Fundamental themes of statelessness — whether expressed in Kenya, Nepal or the Dominican Republic — are discrimination and intolerance. Constantine argues the manifestation of those things into state policy as a denial of citizenship is what makes the issue so unique. In most cases statelessness is not caused by poverty or the inability to pay for documentation alone; it’s systemic racism or “othering.”

“Most stateless people know where their home is because they’ve lived there for generations, but the state says, ‘This is not your home and we’re going to deny you your home,’” Constantine explained.

Almost everyone Constantine has met in his work has wanted their story told; they are used to being forgotten, abandoned and pushed aside, so they welcome a chance to be seen at last. Sometimes they are too vulnerable to share their image or identities, including people Constantine spoke to in more developed countries for the Seven Doors project. 

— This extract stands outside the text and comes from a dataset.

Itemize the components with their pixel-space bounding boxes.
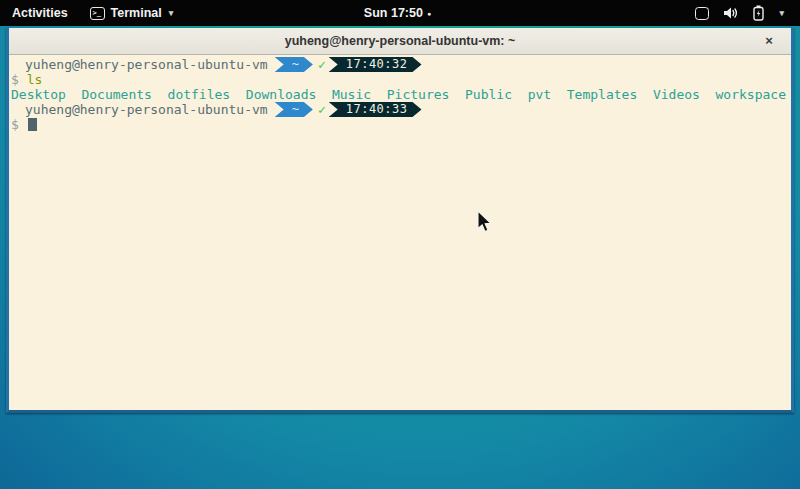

Constantine said that although one image can sometimes inspire societal change, most of the time people’s attention spans are too short. His publications in major media outlets and his awards aren’t enough to make a difference. That’s why he prefers exhibitions that are connected with opportunities to engage with audiences. During his four-month residency on Salt Spring, Constantine was able to commit time to the research his work demands and launch the website for Seven Doors, but also prepare for important exhibitions in London and Washington, D.C. where powerful people can be expected to be present, and hopefully take notice.

Constantine’s final events on-island will include a talk about his career and life trajectory for GISS multimedia students. He will also facilitate a Q&A session after a screening of The Venerable W at the Salt Spring Film Festival. The film explores extreme Buddhism and its role in targeting the Rohingya in Myanmar.